In broad terms, the legacy will not be taxable in the hands of the recipient. Consequently, a bequest to a professional adviser, such as a doctor, solicitor or accountant, will not be considered to be taxable income in the professional's hands even if that person is self employed. In most cases the bequest comes as a surprise and, even if the professional was told in advance of the bequest, there is the possibility that a further will or codicil could be drawn up to amend or even delete the bequest.
On the other matter of where the money was banked, it would be sensible to keep the money outside the partnership bank account if possible. If this cannot be avoided, it should be shown in the partner's current account as capital introduced and not shown in the profit and loss account.
In this writer's experience of dealing with professional partnerships, there has never been any inference by the Inland Revenue that the legacy should be considered as taxable trading income and if any such claims are made they should be strenuously contested. – Roundhead.

There is a VAT point hidden here, which probably fits with the direct tax considerations! There is a zero rating available for relevant goods bought for donation to an eligible body or supplied direct to such a body, where the money comes from a charity or from voluntary contributions (items 4 and 5 of Group 15 of Schedule 8 to the Value Added Tax Act 1994).
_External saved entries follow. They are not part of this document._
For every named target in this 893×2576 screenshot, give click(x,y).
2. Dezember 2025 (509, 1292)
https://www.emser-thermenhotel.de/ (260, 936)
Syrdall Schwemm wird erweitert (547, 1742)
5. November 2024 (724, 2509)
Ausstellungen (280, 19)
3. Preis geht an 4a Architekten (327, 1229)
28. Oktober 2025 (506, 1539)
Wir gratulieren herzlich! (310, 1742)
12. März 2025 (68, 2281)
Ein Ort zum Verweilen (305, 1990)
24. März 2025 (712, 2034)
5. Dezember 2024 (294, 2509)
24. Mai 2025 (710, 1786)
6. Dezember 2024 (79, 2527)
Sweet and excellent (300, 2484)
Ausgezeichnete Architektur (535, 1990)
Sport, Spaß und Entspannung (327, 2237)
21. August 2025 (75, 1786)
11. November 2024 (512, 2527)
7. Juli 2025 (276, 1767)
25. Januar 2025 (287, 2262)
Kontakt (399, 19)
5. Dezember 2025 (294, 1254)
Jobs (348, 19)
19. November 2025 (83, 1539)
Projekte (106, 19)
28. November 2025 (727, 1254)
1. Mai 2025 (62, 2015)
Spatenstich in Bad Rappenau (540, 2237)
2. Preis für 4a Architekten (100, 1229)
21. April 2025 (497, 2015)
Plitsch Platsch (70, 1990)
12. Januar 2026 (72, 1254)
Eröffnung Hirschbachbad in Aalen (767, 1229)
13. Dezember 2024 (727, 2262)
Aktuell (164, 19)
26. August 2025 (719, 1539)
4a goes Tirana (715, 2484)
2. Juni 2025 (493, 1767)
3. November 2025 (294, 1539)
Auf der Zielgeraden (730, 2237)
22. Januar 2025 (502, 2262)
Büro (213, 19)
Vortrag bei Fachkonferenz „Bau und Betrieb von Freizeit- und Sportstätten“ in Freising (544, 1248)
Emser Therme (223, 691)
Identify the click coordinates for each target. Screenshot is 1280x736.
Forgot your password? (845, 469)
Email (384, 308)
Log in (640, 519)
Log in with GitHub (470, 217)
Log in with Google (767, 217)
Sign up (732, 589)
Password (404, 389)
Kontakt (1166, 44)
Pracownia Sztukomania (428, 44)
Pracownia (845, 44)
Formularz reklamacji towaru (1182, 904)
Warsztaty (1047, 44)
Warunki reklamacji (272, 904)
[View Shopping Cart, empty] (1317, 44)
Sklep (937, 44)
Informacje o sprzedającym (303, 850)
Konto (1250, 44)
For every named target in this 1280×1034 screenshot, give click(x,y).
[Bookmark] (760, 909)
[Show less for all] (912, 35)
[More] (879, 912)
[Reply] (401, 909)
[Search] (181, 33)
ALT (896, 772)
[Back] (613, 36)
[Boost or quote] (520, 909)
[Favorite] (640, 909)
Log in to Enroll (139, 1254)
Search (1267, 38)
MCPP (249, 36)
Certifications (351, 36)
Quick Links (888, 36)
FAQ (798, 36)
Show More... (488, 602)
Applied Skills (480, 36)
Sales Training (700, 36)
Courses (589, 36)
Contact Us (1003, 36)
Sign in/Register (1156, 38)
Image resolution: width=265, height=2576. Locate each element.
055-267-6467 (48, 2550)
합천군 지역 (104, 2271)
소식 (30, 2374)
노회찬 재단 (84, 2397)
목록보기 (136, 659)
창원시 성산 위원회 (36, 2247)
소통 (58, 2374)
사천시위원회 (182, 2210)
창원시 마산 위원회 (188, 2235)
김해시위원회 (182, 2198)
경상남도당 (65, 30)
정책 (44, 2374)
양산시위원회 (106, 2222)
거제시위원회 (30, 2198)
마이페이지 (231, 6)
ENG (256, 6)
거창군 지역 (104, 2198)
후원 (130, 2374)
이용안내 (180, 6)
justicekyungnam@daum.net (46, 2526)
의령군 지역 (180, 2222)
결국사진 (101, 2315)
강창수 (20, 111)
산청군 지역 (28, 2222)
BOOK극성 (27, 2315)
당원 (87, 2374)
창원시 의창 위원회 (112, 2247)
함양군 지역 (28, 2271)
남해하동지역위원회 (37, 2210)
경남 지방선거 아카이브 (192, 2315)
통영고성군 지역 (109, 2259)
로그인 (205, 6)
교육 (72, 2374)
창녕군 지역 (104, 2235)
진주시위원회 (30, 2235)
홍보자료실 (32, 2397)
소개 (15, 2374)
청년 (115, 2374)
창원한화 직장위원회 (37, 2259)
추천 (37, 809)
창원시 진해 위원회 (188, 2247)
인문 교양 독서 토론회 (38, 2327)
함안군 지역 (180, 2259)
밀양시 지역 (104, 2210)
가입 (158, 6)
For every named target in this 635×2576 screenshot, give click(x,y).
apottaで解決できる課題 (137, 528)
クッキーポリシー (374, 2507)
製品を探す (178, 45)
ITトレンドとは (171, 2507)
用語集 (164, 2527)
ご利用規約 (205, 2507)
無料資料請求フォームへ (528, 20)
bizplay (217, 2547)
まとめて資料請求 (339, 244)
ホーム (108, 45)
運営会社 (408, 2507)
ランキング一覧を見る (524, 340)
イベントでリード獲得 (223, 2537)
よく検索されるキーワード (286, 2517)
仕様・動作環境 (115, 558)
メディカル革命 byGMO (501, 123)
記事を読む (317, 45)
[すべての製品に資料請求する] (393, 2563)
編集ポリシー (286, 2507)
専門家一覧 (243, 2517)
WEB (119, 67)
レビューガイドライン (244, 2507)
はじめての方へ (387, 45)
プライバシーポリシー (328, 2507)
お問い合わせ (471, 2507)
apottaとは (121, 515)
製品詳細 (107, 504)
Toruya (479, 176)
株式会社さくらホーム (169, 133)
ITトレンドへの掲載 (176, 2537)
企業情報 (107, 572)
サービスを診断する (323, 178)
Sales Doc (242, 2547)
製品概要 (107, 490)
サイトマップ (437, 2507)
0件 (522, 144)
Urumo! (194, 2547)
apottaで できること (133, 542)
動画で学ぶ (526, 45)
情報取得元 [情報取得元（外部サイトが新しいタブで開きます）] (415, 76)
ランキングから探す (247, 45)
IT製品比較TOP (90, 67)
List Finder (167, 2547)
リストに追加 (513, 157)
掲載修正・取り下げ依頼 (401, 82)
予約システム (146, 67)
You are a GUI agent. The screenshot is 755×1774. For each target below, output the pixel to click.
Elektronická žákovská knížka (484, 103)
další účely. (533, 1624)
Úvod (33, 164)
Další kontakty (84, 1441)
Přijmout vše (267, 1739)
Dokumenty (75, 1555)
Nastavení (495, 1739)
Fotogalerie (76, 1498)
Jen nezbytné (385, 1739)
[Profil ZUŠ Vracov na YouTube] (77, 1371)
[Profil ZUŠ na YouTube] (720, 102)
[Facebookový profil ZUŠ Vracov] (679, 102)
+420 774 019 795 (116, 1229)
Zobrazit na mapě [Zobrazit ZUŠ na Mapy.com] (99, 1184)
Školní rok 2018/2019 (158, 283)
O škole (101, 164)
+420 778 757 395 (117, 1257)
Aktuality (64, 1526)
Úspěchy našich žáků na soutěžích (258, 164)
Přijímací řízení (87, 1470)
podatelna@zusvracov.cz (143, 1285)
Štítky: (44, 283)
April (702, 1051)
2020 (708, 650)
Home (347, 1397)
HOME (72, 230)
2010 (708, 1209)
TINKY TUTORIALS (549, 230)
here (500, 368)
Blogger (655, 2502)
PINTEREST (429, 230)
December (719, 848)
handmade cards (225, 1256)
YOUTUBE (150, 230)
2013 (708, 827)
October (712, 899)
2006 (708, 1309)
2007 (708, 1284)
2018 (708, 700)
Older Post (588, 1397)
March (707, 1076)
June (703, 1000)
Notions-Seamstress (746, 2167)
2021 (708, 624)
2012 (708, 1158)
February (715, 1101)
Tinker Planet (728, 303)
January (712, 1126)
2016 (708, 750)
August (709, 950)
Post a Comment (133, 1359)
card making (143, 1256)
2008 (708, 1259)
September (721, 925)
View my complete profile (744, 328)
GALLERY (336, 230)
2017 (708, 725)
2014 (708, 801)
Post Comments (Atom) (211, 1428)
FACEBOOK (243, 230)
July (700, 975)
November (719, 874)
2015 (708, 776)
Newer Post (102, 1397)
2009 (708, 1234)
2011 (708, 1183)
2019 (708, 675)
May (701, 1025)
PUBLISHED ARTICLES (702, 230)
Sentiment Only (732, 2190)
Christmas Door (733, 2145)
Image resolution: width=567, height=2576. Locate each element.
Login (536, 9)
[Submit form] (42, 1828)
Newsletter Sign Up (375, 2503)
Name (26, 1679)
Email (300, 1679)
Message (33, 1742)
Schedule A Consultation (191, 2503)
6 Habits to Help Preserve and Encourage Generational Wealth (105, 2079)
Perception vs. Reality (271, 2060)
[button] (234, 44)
Note (3) includes a wide range of equipment within the definition of relevant goods so there is a good chance that anything which the doctors would not normally have and for which patients would wish to donate would be covered.
The entire cost must be met from donations or charitable funds but, if the money is channelled through the local Primary Care or NHS Trust (both of which are eligible bodies), the latter might be able to make up any deficiency using its own charitable trust funds. It would seem appropriate for the trust to own the equipment and this would presumably remove any direct tax problems. Moreover, this would also qualify any ongoing repair and maintenance costs for zero rating under item 6. – A St J Price FCA.

Editorial note. 'Roundhead's' reply would appear to mirror the experience of the majority of practitioners.